The Parting Glass (Part 1 of an indeterminate number)
It's all been done, before, but just cause I think it's cool, and I don't want to bother to ask people permission to write about them (and symbolically altering names is kind of stupid,) I'm going to identify characters discussed in web log with initials, or relationally. Along with this, privacy seeking measure, I'm going to remind the readership, that the stories I tell are important to me. If you figure out who the other actors are, good for you, don't share. Secondly, as always, if I leave something out of a TealArt post and you want to know more, wait till I write more about it, or email me about it. There's some method to my madness, usually.
I said good-bye to A.W. today. I keep doing that, and will keep doing that for a long time. Don't ask me why. I used to be ambivalent about him, a problem that often got worse with interaction. Now, I've seen him way more in the last three weeks than I'm used to, and if anything I've gotten less ambivalent.

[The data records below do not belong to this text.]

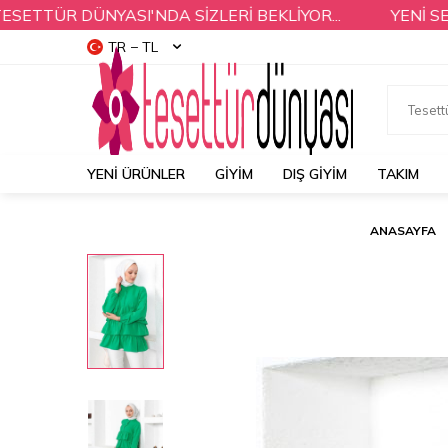
R DÜNYASI'NDA SİZLERİ BEKLİYOR...
YENİ SEZON 
TR − TL
YENI ÜRÜNLER
GİYİM
DIŞ GİYİM
TAKIM
ANASAYFA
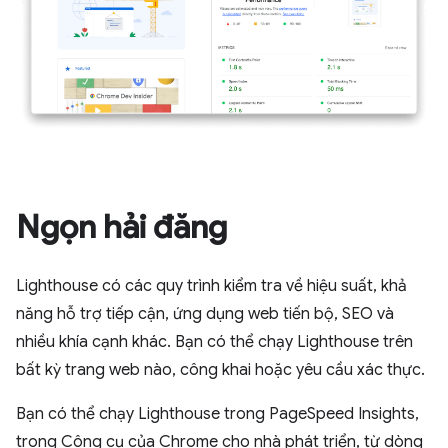
Ngọn hải đăng
Lighthouse có các quy trình kiểm tra về hiệu suất, khả
năng hỗ trợ tiếp cận, ứng dụng web tiến bộ, SEO và
nhiều khía cạnh khác. Bạn có thể chạy Lighthouse trên
bất kỳ trang web nào, công khai hoặc yêu cầu xác thực.
Bạn có thể chạy Lighthouse trong PageSpeed Insights,
trong Công cụ của Chrome cho nhà phát triển, từ dòng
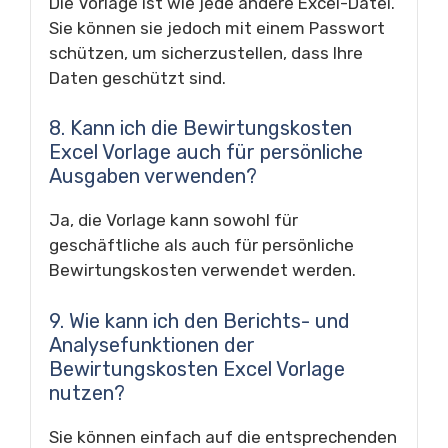
Die Vorlage ist wie jede andere Excel-Datei.
Sie können sie jedoch mit einem Passwort
schützen, um sicherzustellen, dass Ihre
Daten geschützt sind.
8. Kann ich die Bewirtungskosten
Excel Vorlage auch für persönliche
Ausgaben verwenden?
Ja, die Vorlage kann sowohl für
geschäftliche als auch für persönliche
Bewirtungskosten verwendet werden.
9. Wie kann ich den Berichts- und
Analysefunktionen der
Bewirtungskosten Excel Vorlage
nutzen?
Sie können einfach auf die entsprechenden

Its funny, I'm moving away in about a week, and this was probably the hardest good-bye, and it's not the first time (nor the last) I've said good-bye to him.
Because I'm in a Babylon 5 mood, and really deep down, I'm just a regular old geek fanboy, here's a couple of things from the end of season five. Delenn, said that there's no word for "good-bye" in the Mimbari language, because all of they left open the possibility for a "next time." The second thing, G'kar, says good-bye to someone staying on the station, as he makes some speech about how, if you spend enough time in a place or with a person, you take a little bit of the place/person with you when you leave, and you leave a little bit of yourself behind. G'kar says something like "the part of me that is going, will very much miss the part of you that is staying." Something like that. Both of those ideas are kind of key to my experience.

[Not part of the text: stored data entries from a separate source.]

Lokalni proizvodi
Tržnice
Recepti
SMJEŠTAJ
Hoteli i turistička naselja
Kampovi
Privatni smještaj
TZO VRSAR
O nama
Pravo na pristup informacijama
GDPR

I'm going to a party in an hour and a half where I get to say good-bye to a bunch of the people I went to school with. I never socialized with them very well, but we have a bond. I suppose, and I think it's important for closure that I go to this party. Let us note, I went to one of their graduation parties, and other than that I completely avoided their madness. Ignoring that fact, it'll be fun, and then I get to go to my second to last gay-youth group meeting. That'll be sad-ish.

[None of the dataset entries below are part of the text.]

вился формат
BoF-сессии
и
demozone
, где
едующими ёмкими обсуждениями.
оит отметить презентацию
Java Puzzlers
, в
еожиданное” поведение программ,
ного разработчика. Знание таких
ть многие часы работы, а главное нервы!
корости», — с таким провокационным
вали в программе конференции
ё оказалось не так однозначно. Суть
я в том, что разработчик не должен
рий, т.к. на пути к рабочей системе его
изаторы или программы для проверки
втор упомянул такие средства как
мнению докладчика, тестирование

It isn't like I'm dying, and I'll be back, but these "goodbye for now"s are difficult. Especially in cases like A.W. where I really really want to spend time with him.
Update:The party was a huge non issue. It was good to see and say goodbye to the folks, but those are some pretty lame parties, and I feel good. And then I left, and felt good for doing it. Saying goodbye to A.W., though was still so much more amazingly difficult. Alas.